Senator Aquilino Q. Pimentel, Jr. explains the development of an embryo upon conception, in his talk opposing the Reproductive Health Bill this morning in The Varsitarian's annual journalism fellowship, Inkblots. Photo by Sherwin Marion T. Vardeleon

Oct. 13, 2:34 p.m. – FORMER senator Aquilino Pimentel Jr. on Thursday said the “reproductive health” (RH) bill should be rejected on “constitutional and scientific” grounds, opening this year’s edition of Inkblots, the UST national campus journalism fellowship.

Pimentel, who served three terms as senator, told more than 200 Inkblots fellows from all over the country that the 1987 Constitution protects human life from conception or fertilization and bans abortion. On this basis, oral contraceptive pills, which have a mechanism that can prevent the implantation of a fertilized ovum, are considered abortifacients and should not be promoted by the government and given away for free.

“Life is the utmost human right that a person could ever have,” Pimentel said in the three-day conference organized by the Varsitarian at the Thomas Aquinas Research Complex.

Philippine laws also bar “abortives,” said the former lawmaker, who had also been a campus paper adviser.

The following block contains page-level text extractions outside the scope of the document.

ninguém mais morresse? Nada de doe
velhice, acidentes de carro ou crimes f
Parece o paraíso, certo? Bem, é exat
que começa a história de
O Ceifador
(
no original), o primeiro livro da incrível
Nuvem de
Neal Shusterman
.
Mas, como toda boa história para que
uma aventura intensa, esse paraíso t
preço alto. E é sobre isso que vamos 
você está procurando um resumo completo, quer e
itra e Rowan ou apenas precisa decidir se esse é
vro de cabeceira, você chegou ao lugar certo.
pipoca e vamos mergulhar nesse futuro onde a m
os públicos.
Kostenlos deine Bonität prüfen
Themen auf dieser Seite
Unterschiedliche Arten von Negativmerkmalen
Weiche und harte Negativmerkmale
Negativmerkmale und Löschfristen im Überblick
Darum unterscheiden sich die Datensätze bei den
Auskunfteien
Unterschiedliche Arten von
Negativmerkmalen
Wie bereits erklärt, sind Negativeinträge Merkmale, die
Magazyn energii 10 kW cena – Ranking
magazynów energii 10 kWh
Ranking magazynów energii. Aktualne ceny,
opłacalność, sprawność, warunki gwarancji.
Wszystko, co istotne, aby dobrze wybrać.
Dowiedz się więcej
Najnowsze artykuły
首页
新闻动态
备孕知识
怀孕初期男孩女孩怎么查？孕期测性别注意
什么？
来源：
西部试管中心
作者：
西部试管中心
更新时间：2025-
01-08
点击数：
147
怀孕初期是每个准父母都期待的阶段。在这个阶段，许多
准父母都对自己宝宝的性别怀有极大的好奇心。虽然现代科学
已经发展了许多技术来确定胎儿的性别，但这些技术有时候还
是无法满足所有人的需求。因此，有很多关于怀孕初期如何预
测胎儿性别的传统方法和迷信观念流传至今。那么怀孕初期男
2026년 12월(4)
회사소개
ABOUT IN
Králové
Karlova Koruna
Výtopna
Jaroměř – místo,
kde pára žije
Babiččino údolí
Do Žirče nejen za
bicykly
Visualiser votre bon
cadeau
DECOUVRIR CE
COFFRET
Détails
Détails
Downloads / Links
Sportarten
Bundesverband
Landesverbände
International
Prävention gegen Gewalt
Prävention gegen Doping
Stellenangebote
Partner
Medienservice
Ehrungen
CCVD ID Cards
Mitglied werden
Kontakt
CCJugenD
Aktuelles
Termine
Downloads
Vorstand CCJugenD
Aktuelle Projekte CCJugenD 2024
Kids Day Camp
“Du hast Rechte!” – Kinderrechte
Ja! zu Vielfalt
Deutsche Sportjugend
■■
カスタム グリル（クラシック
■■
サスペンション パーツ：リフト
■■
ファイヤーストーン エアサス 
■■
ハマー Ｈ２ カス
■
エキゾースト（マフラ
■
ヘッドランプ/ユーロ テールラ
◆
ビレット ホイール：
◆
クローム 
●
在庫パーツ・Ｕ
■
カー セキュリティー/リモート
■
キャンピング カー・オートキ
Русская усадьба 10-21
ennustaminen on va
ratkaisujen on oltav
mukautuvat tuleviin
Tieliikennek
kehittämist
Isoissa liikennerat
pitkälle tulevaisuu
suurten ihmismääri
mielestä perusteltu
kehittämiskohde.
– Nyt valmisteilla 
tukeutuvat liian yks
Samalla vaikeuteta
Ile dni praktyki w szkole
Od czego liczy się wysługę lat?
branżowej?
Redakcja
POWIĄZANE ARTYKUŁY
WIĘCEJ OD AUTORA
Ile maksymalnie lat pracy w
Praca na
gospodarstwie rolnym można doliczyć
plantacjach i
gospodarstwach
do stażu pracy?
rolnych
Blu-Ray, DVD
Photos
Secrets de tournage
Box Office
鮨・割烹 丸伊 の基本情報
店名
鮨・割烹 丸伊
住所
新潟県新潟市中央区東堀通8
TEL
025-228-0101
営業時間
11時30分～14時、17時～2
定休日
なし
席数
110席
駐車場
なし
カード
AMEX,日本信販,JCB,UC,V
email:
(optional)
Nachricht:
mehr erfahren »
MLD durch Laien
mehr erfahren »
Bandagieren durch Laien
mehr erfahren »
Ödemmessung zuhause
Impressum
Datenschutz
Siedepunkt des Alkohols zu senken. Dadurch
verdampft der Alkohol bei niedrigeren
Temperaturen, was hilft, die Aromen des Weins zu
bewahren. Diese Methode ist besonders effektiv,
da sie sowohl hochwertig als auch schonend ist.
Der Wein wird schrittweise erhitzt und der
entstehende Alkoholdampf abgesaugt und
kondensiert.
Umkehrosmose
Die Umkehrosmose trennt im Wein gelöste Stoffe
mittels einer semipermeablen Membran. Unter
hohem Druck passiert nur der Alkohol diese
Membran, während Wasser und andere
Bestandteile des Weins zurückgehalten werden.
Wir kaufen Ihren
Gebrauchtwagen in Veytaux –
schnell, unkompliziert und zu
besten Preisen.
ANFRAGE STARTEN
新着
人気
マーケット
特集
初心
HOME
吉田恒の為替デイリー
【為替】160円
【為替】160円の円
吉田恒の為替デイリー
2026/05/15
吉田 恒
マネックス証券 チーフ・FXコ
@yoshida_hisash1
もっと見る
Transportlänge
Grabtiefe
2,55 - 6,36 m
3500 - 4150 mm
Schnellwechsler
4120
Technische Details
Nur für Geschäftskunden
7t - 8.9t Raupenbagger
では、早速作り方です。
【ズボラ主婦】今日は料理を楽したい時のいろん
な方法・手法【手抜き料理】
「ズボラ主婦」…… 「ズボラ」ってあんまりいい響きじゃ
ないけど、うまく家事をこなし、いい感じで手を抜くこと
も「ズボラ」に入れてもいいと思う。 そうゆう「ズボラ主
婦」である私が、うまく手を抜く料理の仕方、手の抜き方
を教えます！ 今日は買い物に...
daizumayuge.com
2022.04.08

The Revised Penal Code states that abortion and dispensing of abortives are criminal acts, he said. Intentional abortion is a crime under Article 256, while Article 257 states that the penalty for unintentional abortion “shall be imposed upon any person who shall cause an abortion by violence, but unintentionally.” Article 259, meanwhile, states that “Any pharmacist who, without the proper prescription from a physician, shall dispense any abortive shall suffer arresto mayor,” which is one month and one day to six months imprisonment with a fine not exceeding P1,000.

Pregnancy is not a disease, and is not even one of the top 10 causes of deaths among individuals in the country, Pimentel pointed out. The government should allocate funds to “more important” health matters, he said.

Pimentel also discussed the constitutional principle of “separation of Church and State” being used by RH lobbyists against the Church, which is staunchly against the bill dubbed by critics as a “contraceptive welfare” bill.

Pimentel said Constitution should not be interpreted in a way that Church cannot interfere with state policies. Rather, it is the state that cannot interfere with Church affairs.

The RH bill will require Catholic schools to follow a uniform sex education curriculum, while Catholic hospitals and doctors could face punishment for refusing to provide RH services. The draft RH bill also contains provisions requiring all employers, including the religious sector, to provide RH services to employees.

Inkblots, now on its 13th year, is a three-day national fellowship for campus writers and campus paper advisers, consisting of seminars on news writing, opinion writing, photojournalism, sports writing, feature writing, cartooning, and campus paper management. The event will run today until Saturday.

Other invited lecturers include Inquirer columnist and former Varsitarian editor in chief Rina Jimenez-David, Philippine Star sports columnist Quinito Henson, Manila Bulletin entertainment editor Nestor Cuartero, GMA News reporter Jun Veneracion, Radyo Veritas commentator Fr. Nick Lalog, Associated Press photographer Aaron Favila, cartoonist Manix Abrera, and TV5 host Lourd de Veyra.